It’s an odd time to do a send-up of romantic comedies. The genre is out of fashion—in fact, I’m racking my brain to think of the last traditional rom-com to appear in movie theaters. (Crazy Rich Asians comes close, although it’s really more of a rollicking ensemble piece; the wonderful The Big Sick is definitely a rom-com, but hardly a traditional one.) For the most part, the rom-com genre has landed on TV (think Netflix’s To All the Boys I’ve Loved Before and Set It Up or even the delightful TV Land sitcom Younger.)
It’s no wonder then, that when Isn’t It Romantic wants to cite the rom-coms that our jaded, unlucky-in-love heroine (Rebel Wilson) has had it up to here with, they have to dip into the wayback machine: Pretty Woman, Sweet Home Alabama, Notting Hill, The Wedding Singer.
In the office where Wilson’s Natalie works as a junior architect, she rattles off all the things she hates about rom-coms: The cliched gay bestie; the makeover montages; the way it pits women against each other in the workplace; the way the heroine’s clumsiness is considered endearing instead of annoying; the slow-motion runs at the end to catch a plane or break up a wedding.
Then she gets mugged in the subway, knocks her head on a pole, and wakes up in a rom-com herself.

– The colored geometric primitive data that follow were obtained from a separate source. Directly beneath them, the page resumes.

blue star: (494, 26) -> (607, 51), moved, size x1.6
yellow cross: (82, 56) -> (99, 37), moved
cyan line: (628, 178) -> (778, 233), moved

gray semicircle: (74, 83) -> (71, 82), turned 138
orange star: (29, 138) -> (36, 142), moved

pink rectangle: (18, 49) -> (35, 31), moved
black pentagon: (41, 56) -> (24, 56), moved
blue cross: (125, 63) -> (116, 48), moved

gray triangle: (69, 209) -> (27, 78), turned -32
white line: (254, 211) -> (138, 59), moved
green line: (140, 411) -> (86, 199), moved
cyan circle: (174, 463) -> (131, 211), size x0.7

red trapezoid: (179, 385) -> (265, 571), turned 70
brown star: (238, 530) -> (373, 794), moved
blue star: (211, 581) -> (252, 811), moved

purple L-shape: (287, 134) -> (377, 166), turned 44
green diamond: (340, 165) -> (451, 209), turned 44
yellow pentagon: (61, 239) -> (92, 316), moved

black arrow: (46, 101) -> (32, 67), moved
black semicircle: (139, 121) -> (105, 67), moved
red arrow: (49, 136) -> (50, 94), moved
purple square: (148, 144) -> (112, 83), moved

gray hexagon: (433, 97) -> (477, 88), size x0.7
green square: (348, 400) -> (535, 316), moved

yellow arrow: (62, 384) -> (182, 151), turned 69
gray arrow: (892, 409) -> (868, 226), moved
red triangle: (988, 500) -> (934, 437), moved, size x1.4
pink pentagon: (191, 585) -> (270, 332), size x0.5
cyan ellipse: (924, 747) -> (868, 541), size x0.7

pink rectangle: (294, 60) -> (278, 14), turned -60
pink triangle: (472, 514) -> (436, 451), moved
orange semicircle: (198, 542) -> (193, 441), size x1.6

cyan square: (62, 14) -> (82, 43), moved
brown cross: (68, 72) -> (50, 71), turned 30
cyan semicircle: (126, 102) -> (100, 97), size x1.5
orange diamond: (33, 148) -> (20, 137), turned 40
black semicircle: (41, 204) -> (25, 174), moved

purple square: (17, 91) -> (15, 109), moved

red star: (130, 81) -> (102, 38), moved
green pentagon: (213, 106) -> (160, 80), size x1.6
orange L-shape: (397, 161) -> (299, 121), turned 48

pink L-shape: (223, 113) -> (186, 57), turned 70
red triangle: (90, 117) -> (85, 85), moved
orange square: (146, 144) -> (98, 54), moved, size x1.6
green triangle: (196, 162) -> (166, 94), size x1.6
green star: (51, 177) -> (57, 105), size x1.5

New York is suddenly shiny and clean and smells of lavender. Her apartment is twice its size and filled with great furniture and designer shoes. She has that gay bestie (Brandon Scott Jones), who is only around to give “you go, girl!” affirmations and, for the most part, has no inner life of his own. There are spontaneous dance numbers.
At work, her old assistant and best friend Whitney (Betty Gilpin) is suddenly a competitive power-bitch gunning for Natalie’s job. Her doting guy pal Josh (Adam Devine) is still sweet on her, but now he’s dating a supermodel and “yoga ambassador” (“That’s not a thing,” mutters Natalie), played by Priyanka Chopra. And a hunky billionaire hotel owner, Blake (Liam Hemsworth), thinks Natalie is “beguiling.”
The whole film goes down smoothly, thanks to a cute (if rarely laugh-out-loud) script and a winning performance by Rebel Wilson, who effortlessly displays her movie star chops. Wilson has always been funny when she’s done gross-out humor, exaggerated come hithers, and pratfalls, but she’s relatively dialed down here—and still, well, beguiling. Hemsworth is great as the smooth-talking cad, proving that both the Hemsworth boys have comedic chops to go along with their preternatural good looks (damn them!). And truth be told, this is the first time I’ve actually liked Adam Devine, probably because he’s playing a sweetheart instead of his usual smarmy frat boy type.
So yeah, Isn’t It Romantic is unnecessary but it is diverting all the same and even has some wise things to say about regressive rom-com tropes. (Hint: The person who really completes you was staring back at you in the mirror all along.)